Each character is 64 pixels. And the model, trained on input at this resolution, works the same way as the one trained on 80×80 images.
Indeed, we tested image resolutions from 4×4 to 80×80, and found that: Going from 8×8 to 80×80—100 times more pixels—really costs nothing.
Crop results are even more impressive and exciting. As 50% of each letter is removed, the accuracy drops below 2%. The model does not require a clear image. It turns out that it takes enough structure to know which strong family a character belongs to.
(Methodological note: in the examples above, I've put the full and truncated versions side by side so you can compare. In real experiments, each training condition is completely independent – the model trained on the truncated characters never sees it complete.)
The Hot-Start Effect
So, a virtual model better rather than the scriptural one?

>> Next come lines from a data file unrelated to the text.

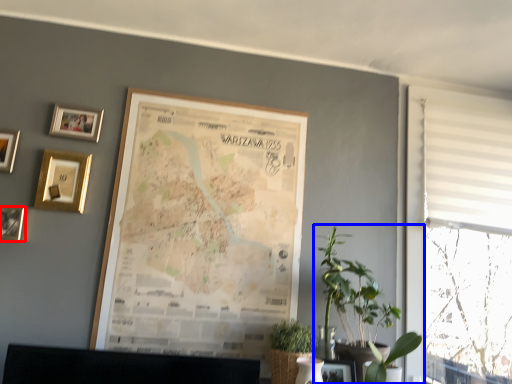 Question: Which of the following is the closest to the observer, picture frame (highlighted by a red box) or houseplant (highlighted by a blue box)?

Choices:
 (A) picture frame
 (B) houseplant

Answer: (B) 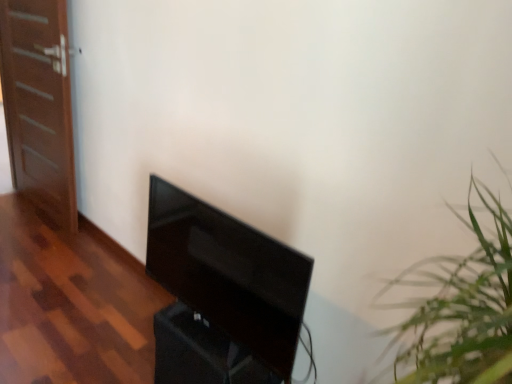 Question: From the image's perspective, is black glossy tv at center located above or below brown wooden door at left?

Choices:
 (A) above
 (B) below

Answer: (B)

Question: In terms of width, does black glossy tv at center look wider or thinner when compared to brown wooden door at left?

Choices:
 (A) thin
 (B) wide

Answer: (B)

Question: From a real-world perspective, is black glossy tv at center physically located above or below brown wooden door at left?

Choices:
 (A) above
 (B) below

Answer: (B)

Question: Considering the positions of brown wooden door at left and black glossy tv at center in the image, is brown wooden door at left taller or shorter than black glossy tv at center?

Choices:
 (A) short
 (B) tall

Answer: (B)

Question: Is point (22, 24) closer or farther from the camera than point (249, 233)?

Choices:
 (A) farther
 (B) closer

Answer: (A)

Question: From a real-world perspective, is brown wooden door at left physically located above or below black glossy tv at center?

Choices:
 (A) above
 (B) below

Answer: (A)

Question: Considering the positions of brown wooden door at left and black glossy tv at center in the image, is brown wooden door at left wider or thinner than black glossy tv at center?

Choices:
 (A) thin
 (B) wide

Answer: (A) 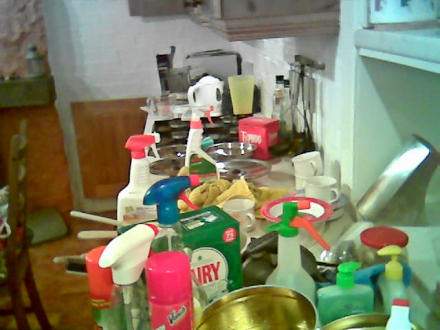 This screenshot has height=330, width=440. What are the coordinates of `shelf` in the screenshot? It's located at (360, 102). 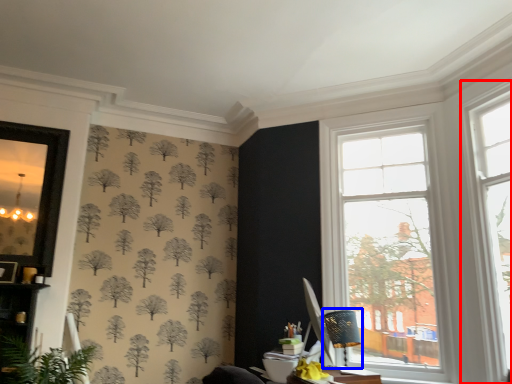 Question: Which object is closer to the camera taking this photo, window (highlighted by a red box) or table lamp (highlighted by a blue box)?

Choices:
 (A) window
 (B) table lamp

Answer: (A) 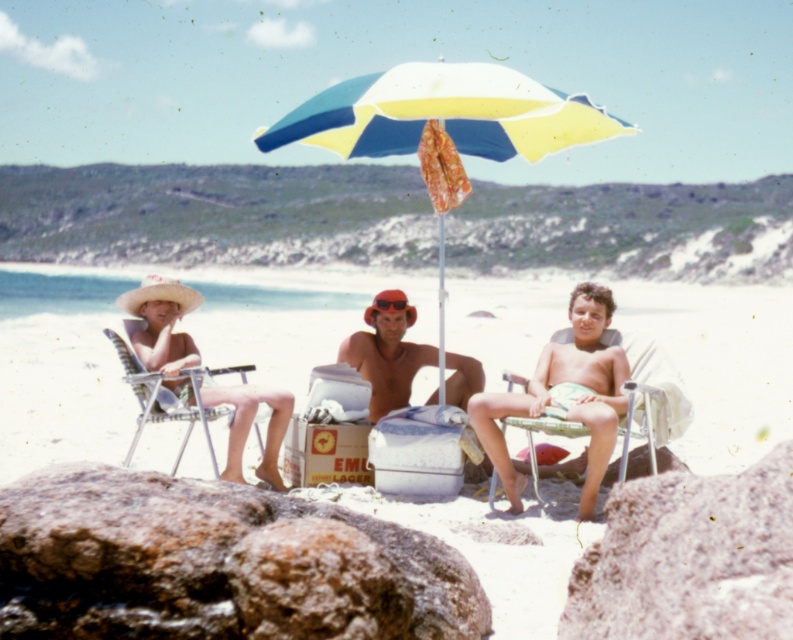 You are a photographer trying to capture a closeup of the rusty rock at lower left without the metallic silver beach chair at left blocking the view. Can you determine if the rock is wider than the chair?

The rusty rock at lower left might be wider than metallic silver beach chair at left, so there is a possibility that the chair could block part of the rock in the photo if they are positioned closely together.

You are a photographer trying to capture a closeup of the rusty rock at lower left without including the granite rock at center in the frame. Based on their positions, is this possible?

The rusty rock at lower left is located below granite rock at center, so positioning the camera low and angling it upwards might allow capturing the rusty rock at lower left without the granite rock at center in the frame. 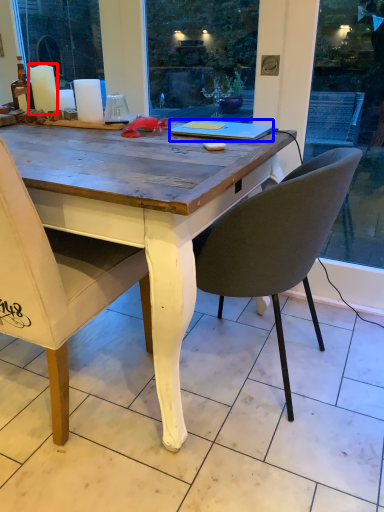 Question: Which object is further to the camera taking this photo, candle (highlighted by a red box) or laptop (highlighted by a blue box)?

Not in the end. Both combine to have the same final accuracy. But the journey looks very different, especially at the beginning.
After seeing only 0.4% of training stepsthe visual model is already twice as accurate as the text-based one.

This is what we call it heat-start effect. A virtual model comes to training already knowing something useful: that 打, 拍, and 拉 look the same, and probably behave the same way. A text-based model starts with a random embedding and has to figure it out from scratch.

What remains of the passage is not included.